▶ YOUR OBJECTIVE:
Send back the data below exactly. Drop every picture.

╔══

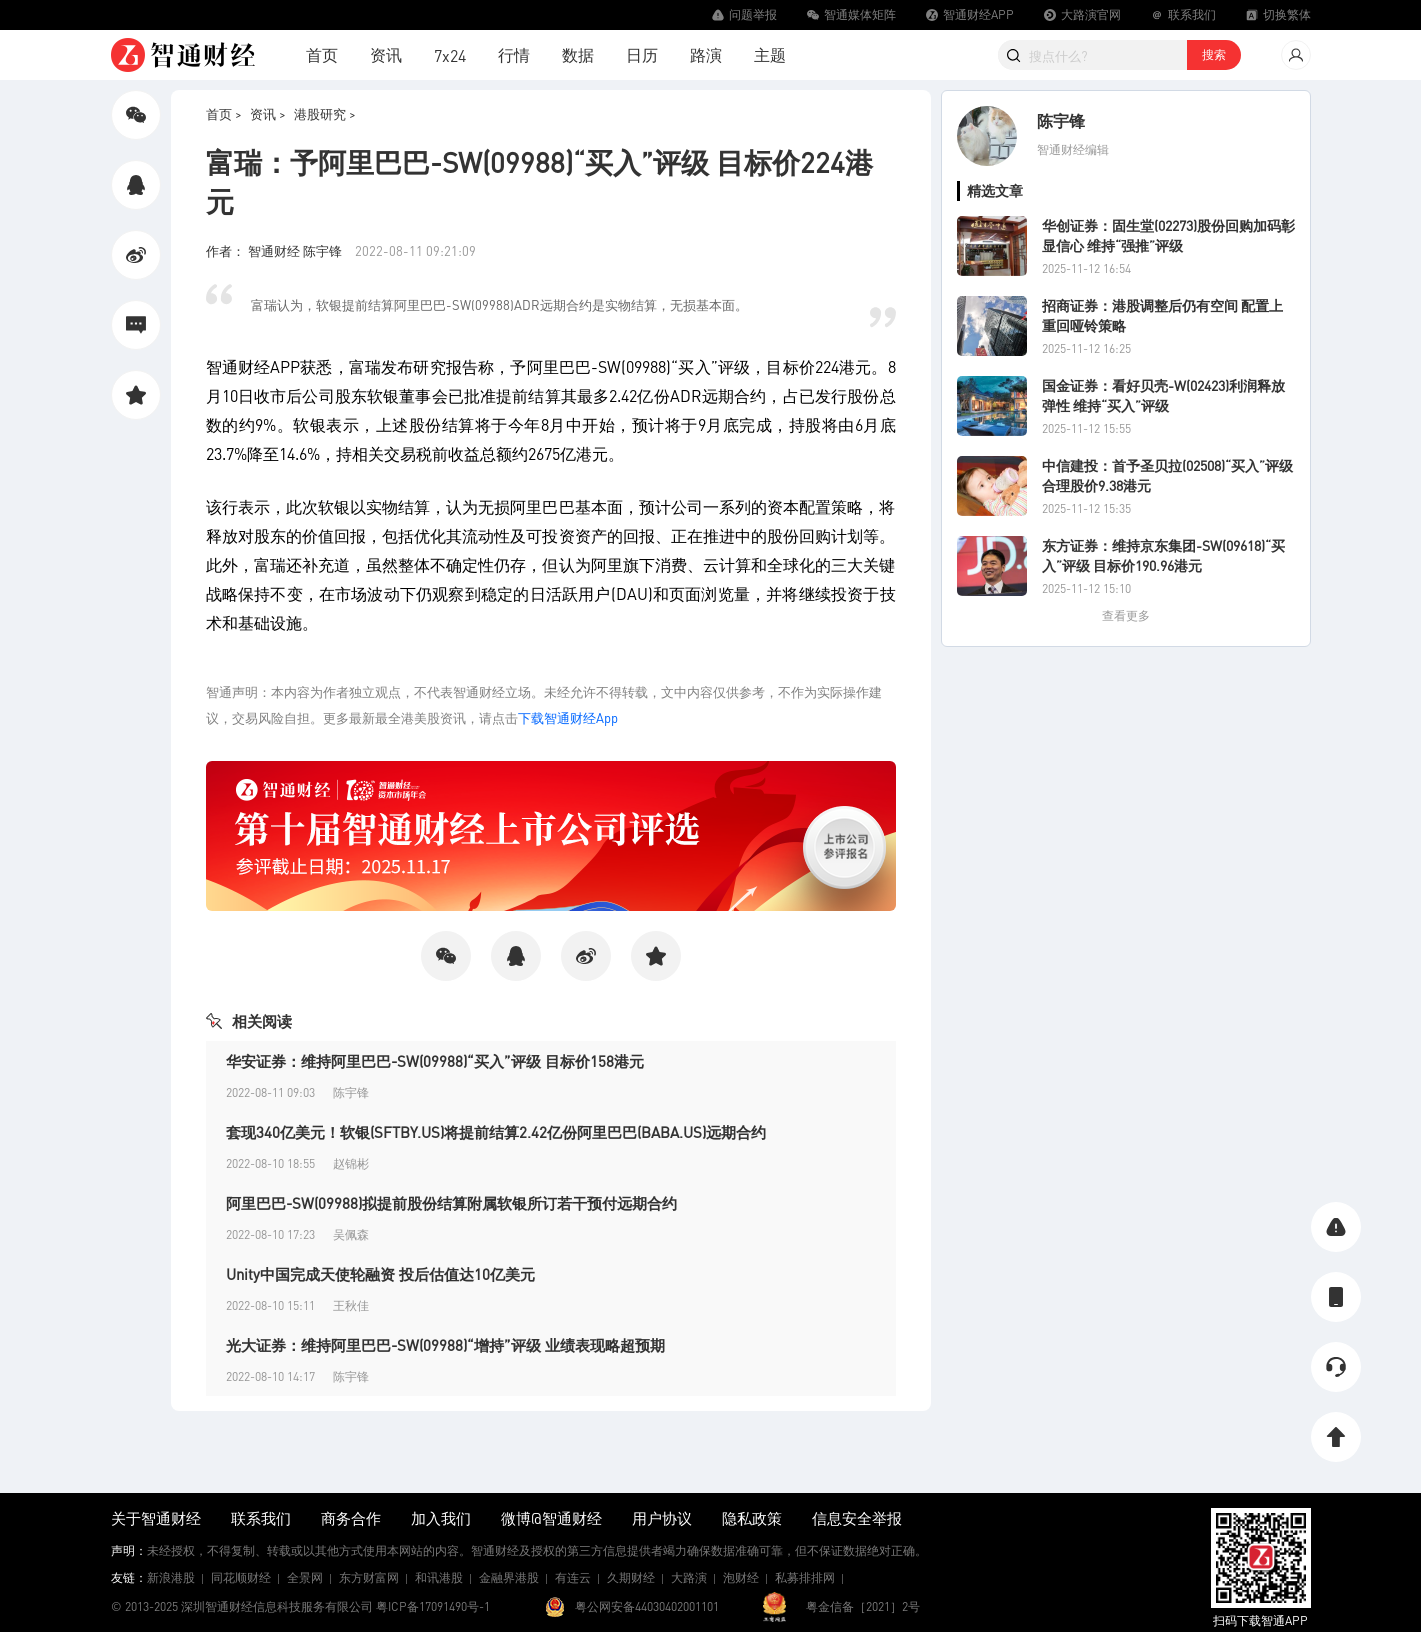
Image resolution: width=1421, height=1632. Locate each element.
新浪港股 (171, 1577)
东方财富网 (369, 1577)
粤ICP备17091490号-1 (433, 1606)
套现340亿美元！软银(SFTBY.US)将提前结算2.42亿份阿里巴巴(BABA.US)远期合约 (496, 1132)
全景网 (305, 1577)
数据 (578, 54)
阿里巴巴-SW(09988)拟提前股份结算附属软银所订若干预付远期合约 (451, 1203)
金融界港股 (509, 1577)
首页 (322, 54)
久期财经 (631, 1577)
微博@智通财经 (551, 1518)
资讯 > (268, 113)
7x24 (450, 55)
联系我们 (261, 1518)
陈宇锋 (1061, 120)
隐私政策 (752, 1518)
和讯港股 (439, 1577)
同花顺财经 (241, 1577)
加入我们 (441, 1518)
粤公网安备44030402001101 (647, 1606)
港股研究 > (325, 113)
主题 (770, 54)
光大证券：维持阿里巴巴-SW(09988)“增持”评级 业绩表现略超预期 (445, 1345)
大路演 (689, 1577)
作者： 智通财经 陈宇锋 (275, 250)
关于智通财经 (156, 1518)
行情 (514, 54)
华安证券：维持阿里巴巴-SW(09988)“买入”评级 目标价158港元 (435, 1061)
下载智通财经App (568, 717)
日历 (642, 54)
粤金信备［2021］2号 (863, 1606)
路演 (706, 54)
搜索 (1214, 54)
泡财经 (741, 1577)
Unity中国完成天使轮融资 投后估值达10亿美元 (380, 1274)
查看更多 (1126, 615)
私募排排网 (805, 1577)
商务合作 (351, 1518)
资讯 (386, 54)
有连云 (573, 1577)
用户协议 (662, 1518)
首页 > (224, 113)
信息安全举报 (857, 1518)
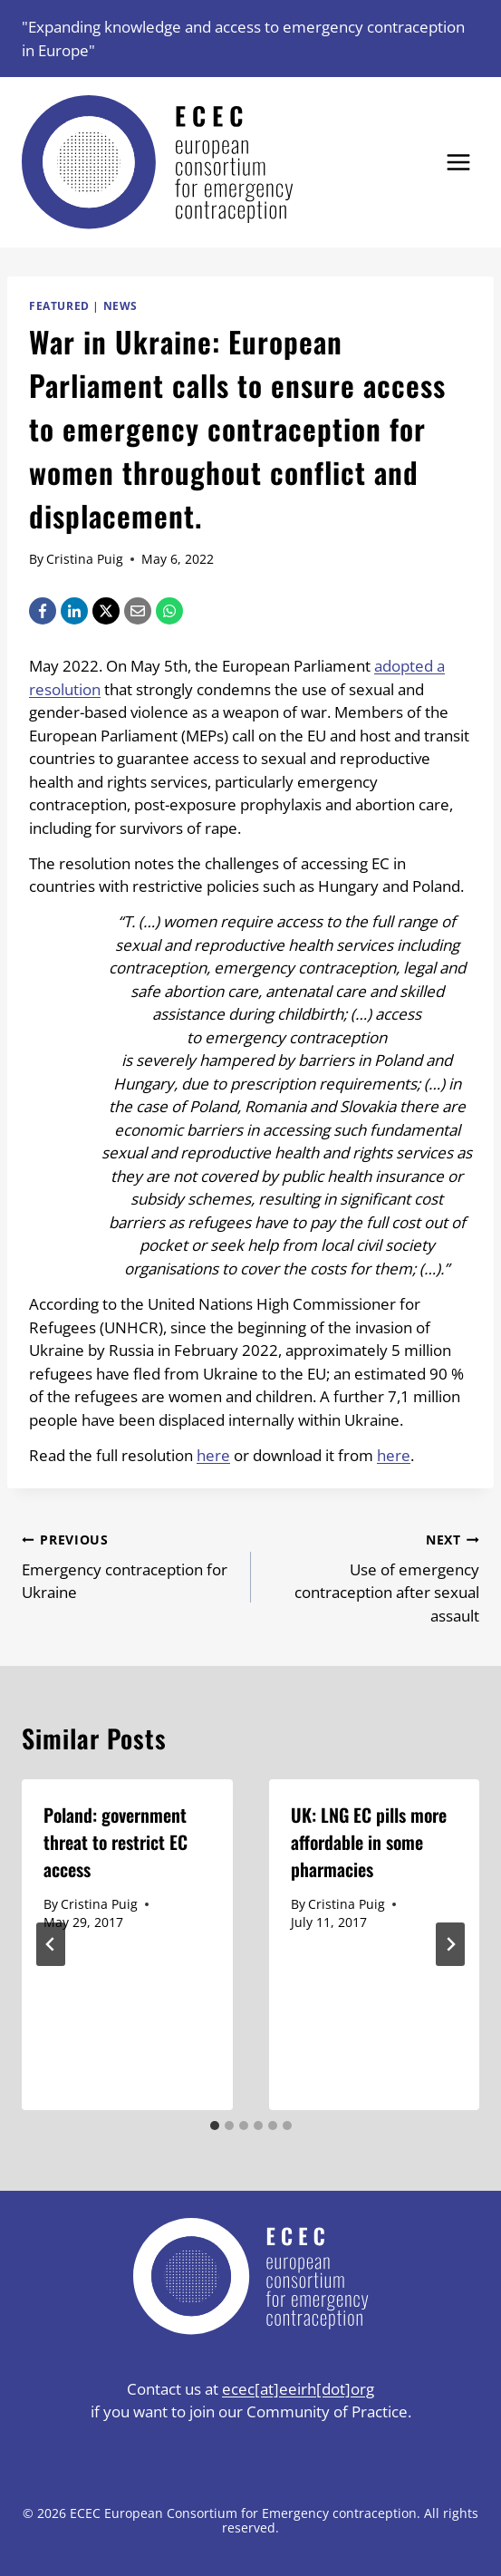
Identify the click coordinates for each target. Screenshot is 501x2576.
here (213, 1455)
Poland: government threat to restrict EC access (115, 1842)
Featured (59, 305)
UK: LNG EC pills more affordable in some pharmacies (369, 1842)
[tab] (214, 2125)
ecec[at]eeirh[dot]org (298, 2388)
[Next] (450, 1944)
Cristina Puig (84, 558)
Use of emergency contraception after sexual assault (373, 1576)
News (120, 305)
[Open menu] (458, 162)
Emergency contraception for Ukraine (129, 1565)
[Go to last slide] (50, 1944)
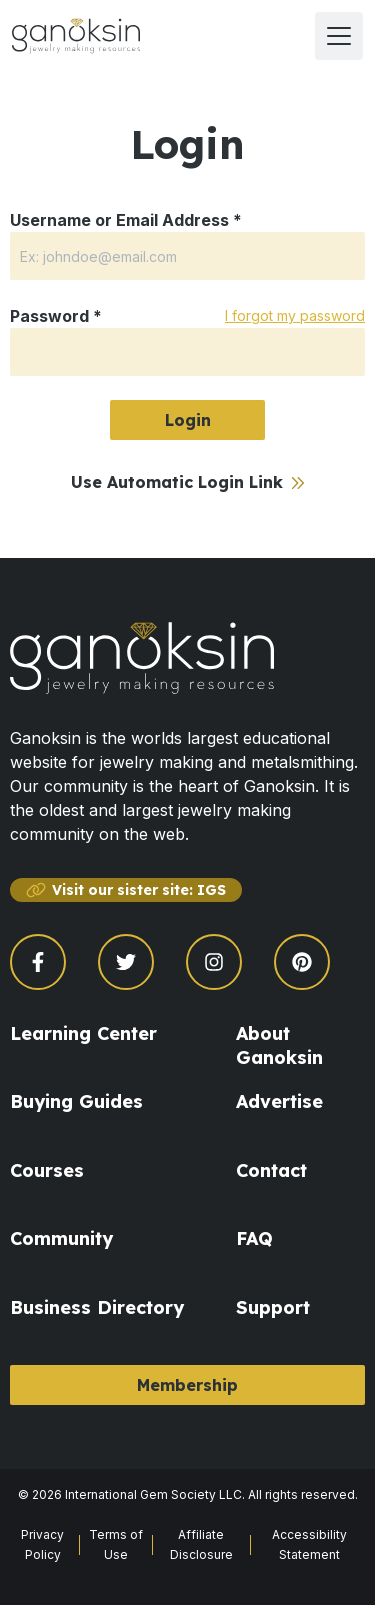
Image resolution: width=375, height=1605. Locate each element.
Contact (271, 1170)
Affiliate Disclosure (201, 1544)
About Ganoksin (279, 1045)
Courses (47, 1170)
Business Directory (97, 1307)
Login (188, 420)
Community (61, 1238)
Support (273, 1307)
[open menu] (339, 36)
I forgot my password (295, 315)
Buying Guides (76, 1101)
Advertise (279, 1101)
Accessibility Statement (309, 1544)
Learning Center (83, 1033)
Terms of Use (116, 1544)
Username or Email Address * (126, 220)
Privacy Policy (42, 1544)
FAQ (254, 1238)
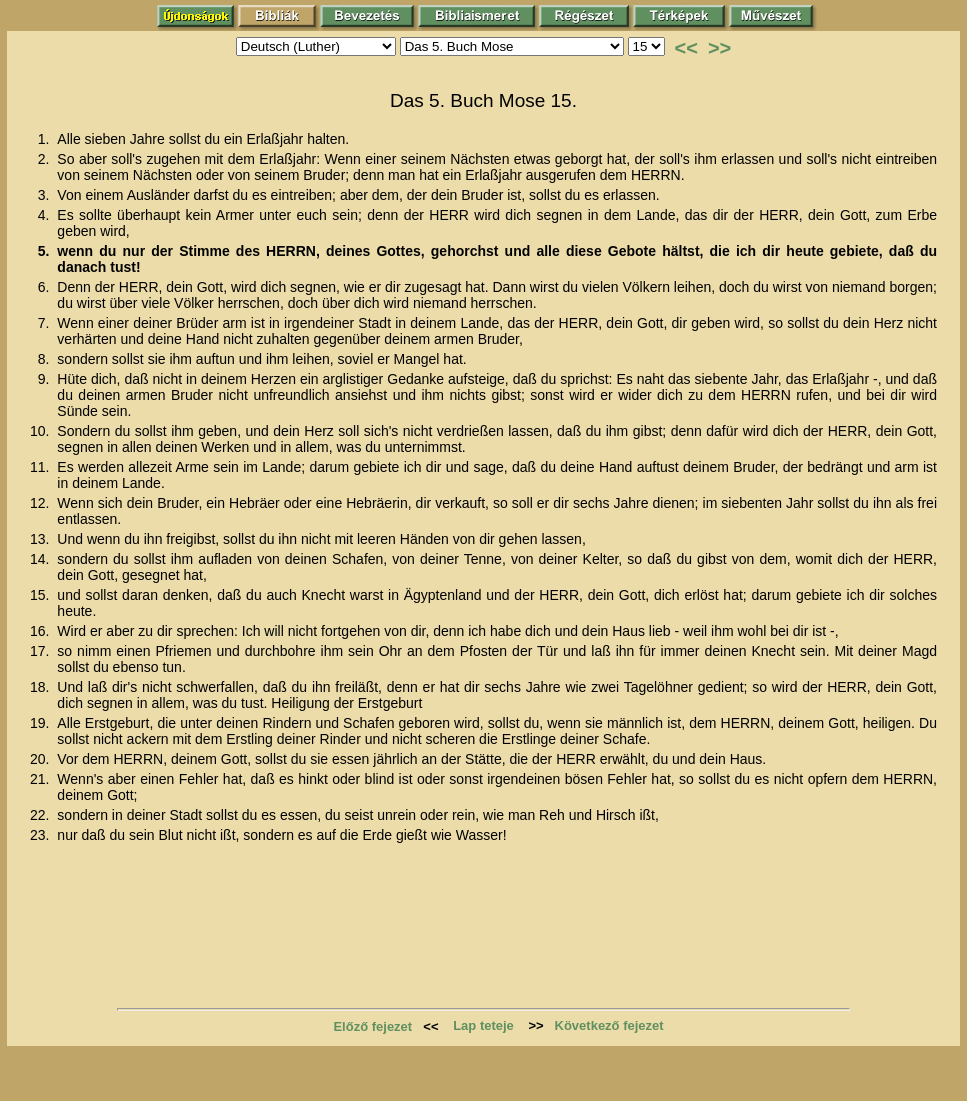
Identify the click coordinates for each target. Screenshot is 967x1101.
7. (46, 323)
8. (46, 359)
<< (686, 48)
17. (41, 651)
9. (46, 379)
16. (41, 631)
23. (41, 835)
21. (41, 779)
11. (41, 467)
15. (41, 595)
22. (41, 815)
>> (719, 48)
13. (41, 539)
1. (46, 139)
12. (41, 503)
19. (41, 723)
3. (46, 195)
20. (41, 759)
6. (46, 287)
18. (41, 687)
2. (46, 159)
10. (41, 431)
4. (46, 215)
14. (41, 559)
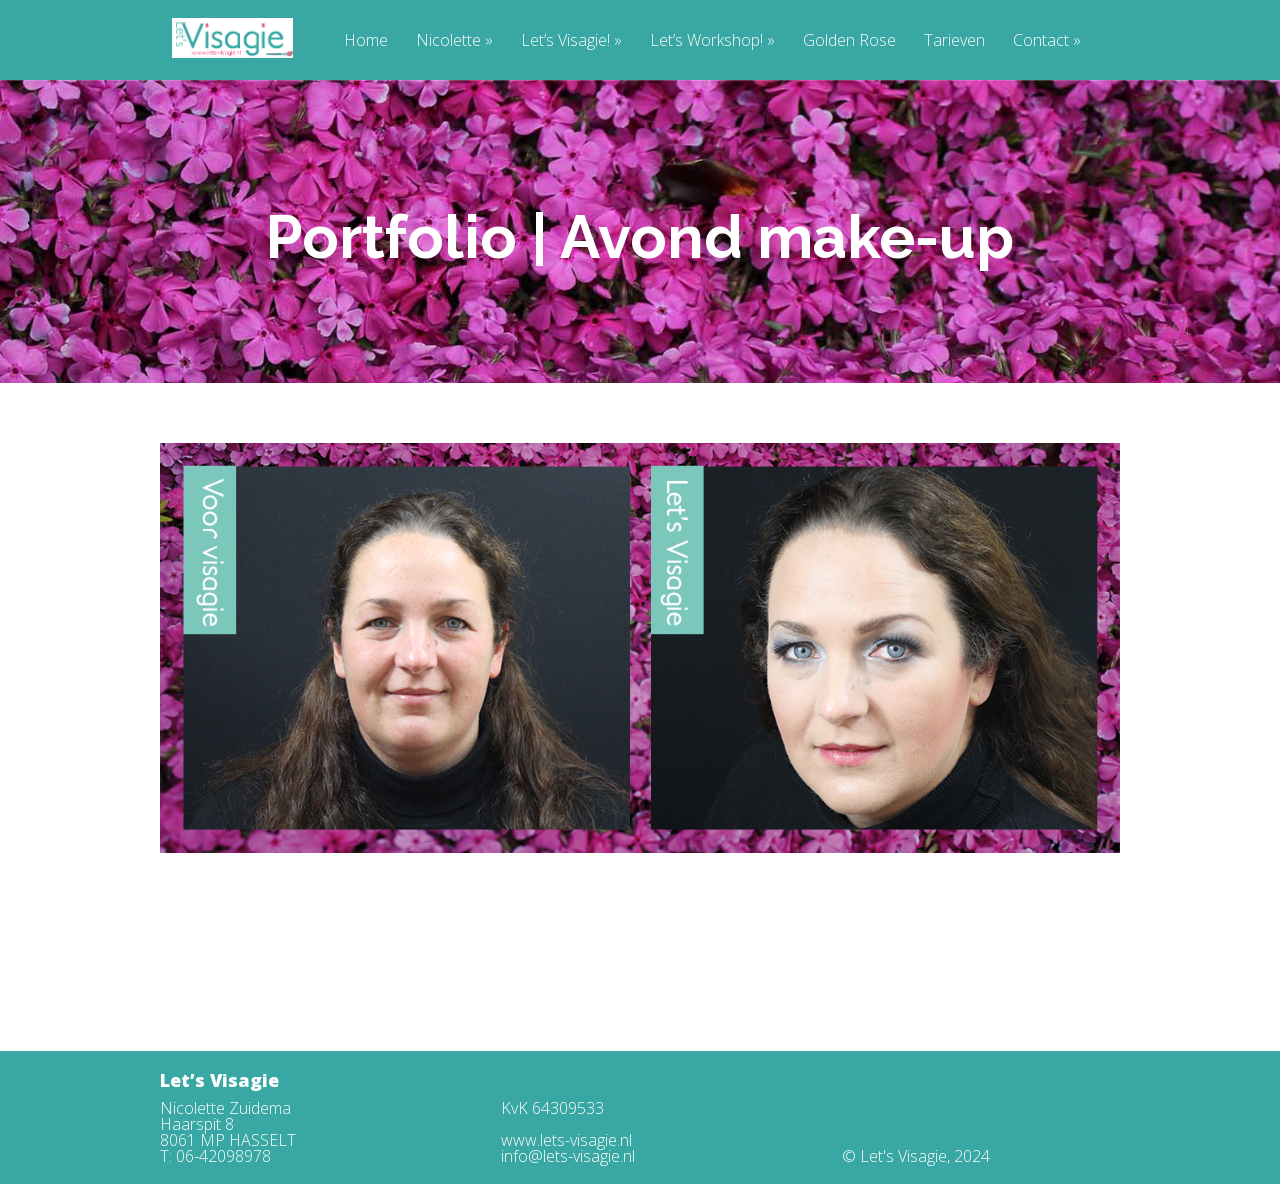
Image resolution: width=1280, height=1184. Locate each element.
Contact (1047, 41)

╚══

▶ TASK SOLUTION:
Image resolution: width=1421, height=1632. Locate each element.
新浪港股 (171, 1577)
东方财富网 (369, 1577)
粤ICP备17091490号-1 (433, 1606)
套现340亿美元！软银(SFTBY.US)将提前结算2.42亿份阿里巴巴(BABA.US)远期合约 (496, 1132)
全景网 (305, 1577)
数据 (578, 54)
阿里巴巴-SW(09988)拟提前股份结算附属软银所订若干预付远期合约 (451, 1203)
金融界港股 (509, 1577)
首页 (322, 54)
久期财经 (631, 1577)
微博@智通财经 (551, 1518)
资讯 > (268, 113)
7x24 (450, 55)
联系我们 (261, 1518)
陈宇锋 (1061, 120)
隐私政策 (752, 1518)
和讯港股 (439, 1577)
同花顺财经 (241, 1577)
加入我们 (441, 1518)
粤公网安备44030402001101 (647, 1606)
港股研究 > (325, 113)
主题 (770, 54)
光大证券：维持阿里巴巴-SW(09988)“增持”评级 业绩表现略超预期 (445, 1345)
大路演 (689, 1577)
作者： 智通财经 陈宇锋 (275, 250)
关于智通财经 (156, 1518)
行情 (514, 54)
华安证券：维持阿里巴巴-SW(09988)“买入”评级 目标价158港元 (435, 1061)
下载智通财经App (568, 717)
日历 (642, 54)
粤金信备［2021］2号 (863, 1606)
路演 (706, 54)
搜索 (1214, 54)
泡财经 (741, 1577)
Unity中国完成天使轮融资 投后估值达10亿美元 (380, 1274)
查看更多 (1126, 615)
私募排排网 (805, 1577)
商务合作 (351, 1518)
资讯 (386, 54)
有连云 (573, 1577)
用户协议 (662, 1518)
首页 > (224, 113)
信息安全举报 (857, 1518)
Identify the click coordinates for each target. Screenshot is 501x2576.
here (213, 1455)
Poland: government threat to restrict EC access (115, 1842)
Featured (59, 305)
UK: LNG EC pills more affordable in some pharmacies (369, 1842)
[tab] (214, 2125)
ecec[at]eeirh[dot]org (298, 2388)
[Next] (450, 1944)
Cristina Puig (84, 558)
Use of emergency contraception after sexual assault (373, 1576)
News (120, 305)
[Open menu] (458, 162)
Emergency contraception for Ukraine (129, 1565)
[Go to last slide] (50, 1944)
Image resolution: width=375, height=1605. Locate each element.
Contact (271, 1170)
Affiliate Disclosure (201, 1544)
About Ganoksin (279, 1045)
Courses (47, 1170)
Business Directory (97, 1307)
Login (188, 420)
Community (61, 1238)
Support (273, 1307)
[open menu] (339, 36)
I forgot my password (295, 315)
Buying Guides (76, 1101)
Advertise (279, 1101)
Accessibility Statement (309, 1544)
Learning Center (83, 1033)
Terms of Use (116, 1544)
Username or Email Address * (126, 220)
Privacy Policy (42, 1544)
FAQ (254, 1238)
Identify the click coordinates for each target. Screenshot is 967x1101.
7. (46, 323)
8. (46, 359)
<< (686, 48)
17. (41, 651)
9. (46, 379)
16. (41, 631)
23. (41, 835)
21. (41, 779)
11. (41, 467)
15. (41, 595)
22. (41, 815)
>> (719, 48)
13. (41, 539)
1. (46, 139)
12. (41, 503)
19. (41, 723)
3. (46, 195)
20. (41, 759)
6. (46, 287)
18. (41, 687)
2. (46, 159)
10. (41, 431)
4. (46, 215)
14. (41, 559)
Image resolution: width=1280, height=1184. Locate each element.
Contact (1047, 41)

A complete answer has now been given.